Problems With Waiting to File
Aside from Connecticut’s statute of limitations, other problems may arise if you wait to file a lawsuit. Specifically, important evidence such as property damage photos may be lost or destroyed. Additionally, independent witnesses may disappear or simply forget how the collision occurred.
Statutes of Limitations on Other Injuries
While Connecticut imposes a two-year statute of limitations on car accident claims, other claims may be subject to different time limits. For example, if you were involved in a car accident in which the other driver intentionally struck you, you have three years to file a lawsuit. This is because Connecticut State law imposes a three-year statute of limitations on intentional torts.

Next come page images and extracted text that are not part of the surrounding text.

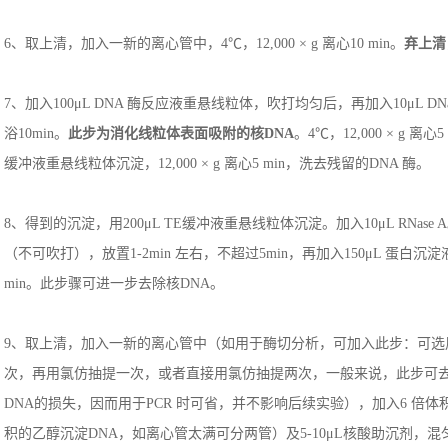
6、取上清，加入一新的离心管中，4℃，12,000 × g 离心10 min。
弃上清
7、加入100μL DNA 酶反应液重悬线粒体，吹打均匀后，再加入10μL DN
浴10min。
此步为消化线粒体表面吸附的核DNA
。4℃，12,000 × g 离
缓冲液重悬线粒体沉淀，12,000 × g 离心5 min，洗去残留的DNA 酶。
8、得到的沉淀，用200μL TE缓冲液重悬线粒体沉淀。加入10μL RNase
（不可吹打），放置1-2min 左右，不超过5min，再加入150μL 蛋白沉淀液，
min。此步骤可进一步去除核DNA。
9、取上清，加入一新的离心管中（如用于酶切分析，可加入此步：可选用等体
次，再用氯仿抽提一次，或者直接用氯仿抽提两次，一般来说，此步可
DNA的损失，因而用于PCR 时可省，并不影响后续实验），加入6 倍体
积的乙醇沉淀DNA，如离心管太满可分两管）及5-10μL核酸助沉剂，混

Under Connecticut State law, wrongful death claims are subject to an overall five-year statute of limitations. The five-year time limit begins from the date of the collision. However, if a victim is involved in a car accident and dies one year after the crash due to their injuries, the victim’s family only has two years to file a lawsuit beginning from the date of the victim’s death.
Product liability claims are asserted against manufacturers and distributors by victims who suffered serious injuries by negligently designed or manufactured products. Product liability claims are not subject to the two-year statute of limitations. Instead, under Connecticut State law, product liability claims are subject to a three-year statute of limitations.
Generally, property damage claims are subject to Connecticut’s two-year statute of limitations. However, if the driver who caused the property damage leaves the State of Connecticut, the statute of limitations is paused until the driver returns. Additionally, the statute of limitations is paused if the driver who caused the damage used fraud to conceal their actions.
If a drunk driver injured you, you might have a legal claim against the establishment where the driver purchased alcohol. While your claim against the drunk driver is subject to Connecticut’s two-year statute of limitations, your claim against the establishment is subject to a one-year statute of limitations. Additionally, you must provide the establishment with written notice of your claim.
Talk with a Connecticut Car Accident Lawyer for Help
Connecticut’s statutes of limitations are complex and strictly enforced. The motor vehicle accident lawyers at the Carter Mario Law Firm have successfully navigated these laws for over 30 years. To learn more about the services our personal injury lawyers can provide, contact us today!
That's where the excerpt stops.